A research team led by Dr. Hsin-Min Wang, Research Fellow at the Institute of Information Science and Drs. Yi-Hsuan Yang and Yen-Yu Lin, both Assistant Research Fellows at the Research Center for Information Technology Innovation, has been awarded the first prize at the top international multimedia conference, ACM Multimedia 2012. The team was awarded the Multimedia Grand Challenge first prize for their research entitled “Acousticvisual Emotion Guassians Model for Automatic Generation of Music Video”. In recent years ACM Multimedia has been regarded as one of the most important international and multimedia technology activities in both the academic and industrial sectors. This year the conference was held from October 29 to November 2 in Nara, Japan and was attended by more than 600 experts.
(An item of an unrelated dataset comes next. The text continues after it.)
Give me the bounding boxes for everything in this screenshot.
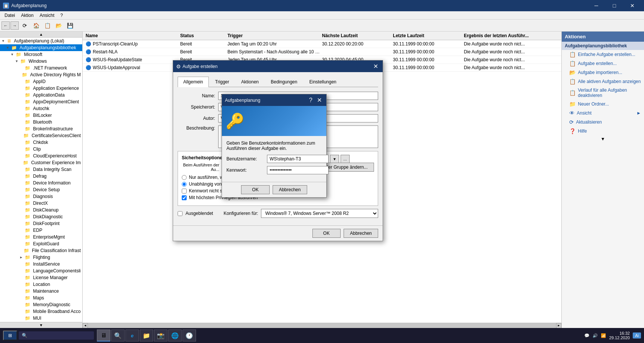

The Multimedia Grand Challenge was first presented as part of the ACM (Association of Computing Machinery) Multimedia conference in 2009 and has established itself as a prestigious competition in the multimedia community. The Grand Challenge poses a set of problems and issues from leading industry brands such as Hewlett Packard (HP), NHK (Japan Broadcasting Corporation) and Google, intended to challenge the multimedia research community to solve relevant, interesting and difficult questions looming on the industry’s 3-5 year horizon. The challenges this year included “Automatic Music Video Generation” by Google, “Realistic Interaction In Online Virtual Environments” by 3DLife, “Understanding the Emotional Impact of Images and Videos” by HP, “Where is beauty? Video Segment Extraction Based on Aesthetic Quality Assessment” by NHK, “Event Understanding through Social Media and its Text-Visual Summarization” by NTT (Nippon Telegraph and Telephone Corporation), and “Audiovisual Recognition of Specific Events” by Technicolor.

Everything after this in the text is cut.